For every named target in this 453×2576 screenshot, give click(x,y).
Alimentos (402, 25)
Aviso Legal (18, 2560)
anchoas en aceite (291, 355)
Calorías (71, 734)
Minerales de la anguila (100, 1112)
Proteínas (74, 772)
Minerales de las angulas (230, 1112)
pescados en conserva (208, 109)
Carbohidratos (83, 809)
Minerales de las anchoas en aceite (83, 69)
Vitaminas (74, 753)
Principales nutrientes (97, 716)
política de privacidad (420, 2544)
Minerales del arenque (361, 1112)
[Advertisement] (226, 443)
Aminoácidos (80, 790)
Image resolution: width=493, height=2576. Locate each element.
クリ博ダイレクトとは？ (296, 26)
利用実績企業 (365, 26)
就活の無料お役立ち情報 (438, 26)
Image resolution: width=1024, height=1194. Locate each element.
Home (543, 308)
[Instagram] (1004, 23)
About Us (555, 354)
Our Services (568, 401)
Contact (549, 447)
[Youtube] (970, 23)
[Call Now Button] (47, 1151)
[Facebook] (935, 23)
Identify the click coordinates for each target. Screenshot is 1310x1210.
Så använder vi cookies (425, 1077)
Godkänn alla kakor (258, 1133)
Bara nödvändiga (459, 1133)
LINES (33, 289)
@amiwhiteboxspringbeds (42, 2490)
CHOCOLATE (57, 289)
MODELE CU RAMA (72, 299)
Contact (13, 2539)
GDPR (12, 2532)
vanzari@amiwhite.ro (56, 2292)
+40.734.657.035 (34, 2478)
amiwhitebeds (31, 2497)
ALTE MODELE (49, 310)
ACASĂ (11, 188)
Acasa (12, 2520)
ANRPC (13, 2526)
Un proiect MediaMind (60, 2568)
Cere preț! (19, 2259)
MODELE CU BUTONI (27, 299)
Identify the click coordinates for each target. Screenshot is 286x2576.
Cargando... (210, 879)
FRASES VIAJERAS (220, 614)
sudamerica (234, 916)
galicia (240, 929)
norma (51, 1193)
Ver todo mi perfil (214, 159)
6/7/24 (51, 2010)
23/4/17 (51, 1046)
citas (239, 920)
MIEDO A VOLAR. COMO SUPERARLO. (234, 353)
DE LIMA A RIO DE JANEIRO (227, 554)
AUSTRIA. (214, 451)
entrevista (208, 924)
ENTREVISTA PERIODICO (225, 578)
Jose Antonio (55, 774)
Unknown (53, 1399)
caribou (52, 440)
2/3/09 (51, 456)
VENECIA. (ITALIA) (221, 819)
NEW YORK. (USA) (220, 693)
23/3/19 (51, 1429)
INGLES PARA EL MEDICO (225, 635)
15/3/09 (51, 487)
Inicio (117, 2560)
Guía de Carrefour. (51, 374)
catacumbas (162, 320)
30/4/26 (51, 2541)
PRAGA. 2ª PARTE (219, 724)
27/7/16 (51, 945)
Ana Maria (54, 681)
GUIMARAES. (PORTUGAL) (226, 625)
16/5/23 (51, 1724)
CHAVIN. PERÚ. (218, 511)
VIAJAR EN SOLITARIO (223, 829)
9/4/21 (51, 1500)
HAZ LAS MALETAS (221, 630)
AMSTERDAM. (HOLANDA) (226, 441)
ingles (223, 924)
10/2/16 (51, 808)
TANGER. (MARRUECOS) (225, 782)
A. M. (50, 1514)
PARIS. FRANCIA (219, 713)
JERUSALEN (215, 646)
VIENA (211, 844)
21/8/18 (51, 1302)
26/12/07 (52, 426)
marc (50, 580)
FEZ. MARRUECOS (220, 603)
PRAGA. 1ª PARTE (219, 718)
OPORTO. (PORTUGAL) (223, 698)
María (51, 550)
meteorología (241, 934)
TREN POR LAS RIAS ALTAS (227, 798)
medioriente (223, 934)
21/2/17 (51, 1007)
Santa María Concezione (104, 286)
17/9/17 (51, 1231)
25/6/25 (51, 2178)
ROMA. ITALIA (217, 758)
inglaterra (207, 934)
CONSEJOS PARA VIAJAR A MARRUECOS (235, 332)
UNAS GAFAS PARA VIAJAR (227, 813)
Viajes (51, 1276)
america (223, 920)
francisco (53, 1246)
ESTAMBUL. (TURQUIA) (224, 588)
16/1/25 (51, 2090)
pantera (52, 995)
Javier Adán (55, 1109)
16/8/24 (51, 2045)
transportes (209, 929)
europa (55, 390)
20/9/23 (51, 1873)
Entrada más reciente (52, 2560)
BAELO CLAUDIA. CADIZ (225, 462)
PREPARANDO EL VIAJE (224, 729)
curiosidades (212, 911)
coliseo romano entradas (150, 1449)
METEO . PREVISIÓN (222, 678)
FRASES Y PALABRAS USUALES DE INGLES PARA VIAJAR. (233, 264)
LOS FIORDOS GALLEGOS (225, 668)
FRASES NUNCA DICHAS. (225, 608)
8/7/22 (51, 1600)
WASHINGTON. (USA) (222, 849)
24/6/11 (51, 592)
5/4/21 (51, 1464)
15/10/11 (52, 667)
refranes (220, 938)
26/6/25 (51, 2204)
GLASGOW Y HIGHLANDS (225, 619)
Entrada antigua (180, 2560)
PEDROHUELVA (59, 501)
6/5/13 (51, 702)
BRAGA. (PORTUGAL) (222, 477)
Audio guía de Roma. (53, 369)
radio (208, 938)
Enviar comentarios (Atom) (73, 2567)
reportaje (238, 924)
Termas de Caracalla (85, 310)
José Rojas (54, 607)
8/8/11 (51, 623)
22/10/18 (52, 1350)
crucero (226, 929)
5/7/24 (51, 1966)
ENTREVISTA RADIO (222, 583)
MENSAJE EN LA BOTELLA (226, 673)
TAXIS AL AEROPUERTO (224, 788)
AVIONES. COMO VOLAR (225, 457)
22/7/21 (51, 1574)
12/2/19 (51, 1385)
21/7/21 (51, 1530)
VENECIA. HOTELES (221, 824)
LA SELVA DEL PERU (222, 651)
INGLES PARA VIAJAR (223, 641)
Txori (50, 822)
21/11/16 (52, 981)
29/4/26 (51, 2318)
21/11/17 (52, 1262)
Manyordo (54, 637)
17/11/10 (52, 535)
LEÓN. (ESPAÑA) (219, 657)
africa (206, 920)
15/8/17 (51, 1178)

--*--

__Problem requirements__
In full and word for word, repeat the records.

__Written solution__
For every named target in this 453×2576 screenshot, give click(x,y).
Alimentos (402, 25)
Aviso Legal (18, 2560)
anchoas en aceite (291, 355)
Calorías (71, 734)
Minerales de la anguila (100, 1112)
Proteínas (74, 772)
Minerales de las angulas (230, 1112)
pescados en conserva (208, 109)
Carbohidratos (83, 809)
Minerales de las anchoas en aceite (83, 69)
Vitaminas (74, 753)
Principales nutrientes (97, 716)
política de privacidad (420, 2544)
Minerales del arenque (361, 1112)
[Advertisement] (226, 443)
Aminoácidos (80, 790)
Image resolution: width=493, height=2576. Locate each element.
クリ博ダイレクトとは？ (296, 26)
利用実績企業 (365, 26)
就活の無料お役立ち情報 (438, 26)
Image resolution: width=1024, height=1194. Locate each element.
Home (543, 308)
[Instagram] (1004, 23)
About Us (555, 354)
Our Services (568, 401)
Contact (549, 447)
[Youtube] (970, 23)
[Call Now Button] (47, 1151)
[Facebook] (935, 23)
Identify the click coordinates for each target. Screenshot is 1310x1210.
Så använder vi cookies (425, 1077)
Godkänn alla kakor (258, 1133)
Bara nödvändiga (459, 1133)
LINES (33, 289)
@amiwhiteboxspringbeds (42, 2490)
CHOCOLATE (57, 289)
MODELE CU RAMA (72, 299)
Contact (13, 2539)
GDPR (12, 2532)
vanzari@amiwhite.ro (56, 2292)
+40.734.657.035 (34, 2478)
amiwhitebeds (31, 2497)
ALTE MODELE (49, 310)
ACASĂ (11, 188)
Acasa (12, 2520)
ANRPC (13, 2526)
Un proiect MediaMind (60, 2568)
Cere preț! (19, 2259)
MODELE CU BUTONI (27, 299)
Identify the click coordinates for each target. Screenshot is 286x2576.
Cargando... (210, 879)
FRASES VIAJERAS (220, 614)
sudamerica (234, 916)
galicia (240, 929)
norma (51, 1193)
Ver todo mi perfil (214, 159)
6/7/24 (51, 2010)
23/4/17 (51, 1046)
citas (239, 920)
MIEDO A VOLAR. COMO SUPERARLO. (234, 353)
DE LIMA A RIO DE JANEIRO (227, 554)
AUSTRIA. (214, 451)
entrevista (208, 924)
ENTREVISTA PERIODICO (225, 578)
Jose Antonio (55, 774)
Unknown (53, 1399)
caribou (52, 440)
2/3/09 (51, 456)
VENECIA. (ITALIA) (221, 819)
NEW YORK. (USA) (220, 693)
23/3/19 (51, 1429)
INGLES PARA EL MEDICO (225, 635)
15/3/09 (51, 487)
Inicio (117, 2560)
Guía de Carrefour. (51, 374)
catacumbas (162, 320)
30/4/26 (51, 2541)
PRAGA. 2ª PARTE (219, 724)
27/7/16 (51, 945)
Ana Maria (54, 681)
GUIMARAES. (PORTUGAL) (226, 625)
16/5/23 (51, 1724)
CHAVIN. PERÚ. (218, 511)
VIAJAR EN SOLITARIO (223, 829)
9/4/21 (51, 1500)
HAZ LAS MALETAS (221, 630)
AMSTERDAM. (HOLANDA) (226, 441)
ingles (223, 924)
10/2/16 (51, 808)
TANGER. (MARRUECOS) (225, 782)
A. M. (50, 1514)
PARIS. FRANCIA (219, 713)
JERUSALEN (215, 646)
VIENA (211, 844)
21/8/18 (51, 1302)
26/12/07 (52, 426)
marc (50, 580)
FEZ. MARRUECOS (220, 603)
PRAGA. 1ª PARTE (219, 718)
OPORTO. (PORTUGAL) (223, 698)
María (51, 550)
meteorología (241, 934)
TREN POR LAS RIAS ALTAS (227, 798)
medioriente (223, 934)
21/2/17 (51, 1007)
Santa María Concezione (104, 286)
17/9/17 (51, 1231)
25/6/25 (51, 2178)
ROMA. ITALIA (217, 758)
inglaterra (207, 934)
CONSEJOS PARA VIAJAR A MARRUECOS (235, 332)
UNAS GAFAS PARA VIAJAR (227, 813)
Viajes (51, 1276)
america (223, 920)
francisco (53, 1246)
ESTAMBUL. (TURQUIA) (224, 588)
16/1/25 (51, 2090)
pantera (52, 995)
Javier Adán (55, 1109)
16/8/24 (51, 2045)
transportes (209, 929)
europa (55, 390)
20/9/23 (51, 1873)
Entrada más reciente (52, 2560)
BAELO CLAUDIA. CADIZ (225, 462)
PREPARANDO EL VIAJE (224, 729)
curiosidades (212, 911)
coliseo romano entradas (150, 1449)
METEO . PREVISIÓN (222, 678)
FRASES Y PALABRAS USUALES DE INGLES PARA VIAJAR. (233, 264)
LOS FIORDOS GALLEGOS (225, 668)
FRASES NUNCA DICHAS. (225, 608)
8/7/22 (51, 1600)
WASHINGTON. (USA) (222, 849)
24/6/11 (51, 592)
5/4/21 (51, 1464)
15/10/11 (52, 667)
refranes (220, 938)
26/6/25 (51, 2204)
GLASGOW Y HIGHLANDS (225, 619)
Entrada antigua (180, 2560)
PEDROHUELVA (59, 501)
6/5/13 (51, 702)
BRAGA. (PORTUGAL) (222, 477)
Audio guía de Roma. (53, 369)
radio (208, 938)
Enviar comentarios (Atom) (73, 2567)
reportaje (238, 924)
Termas de Caracalla (85, 310)
José Rojas (54, 607)
8/8/11 (51, 623)
22/10/18 (52, 1350)
crucero (226, 929)
5/7/24 (51, 1966)
ENTREVISTA RADIO (222, 583)
MENSAJE EN LA BOTELLA (226, 673)
TAXIS AL AEROPUERTO (224, 788)
AVIONES. COMO VOLAR (225, 457)
22/7/21 (51, 1574)
12/2/19 (51, 1385)
21/7/21 (51, 1530)
VENECIA. HOTELES (221, 824)
LA SELVA DEL PERU (222, 651)
INGLES PARA VIAJAR (223, 641)
Txori (50, 822)
21/11/16 (52, 981)
29/4/26 (51, 2318)
21/11/17 (52, 1262)
Manyordo (54, 637)
17/11/10 (52, 535)
LEÓN. (ESPAÑA) (219, 657)
africa (206, 920)
15/8/17 (51, 1178)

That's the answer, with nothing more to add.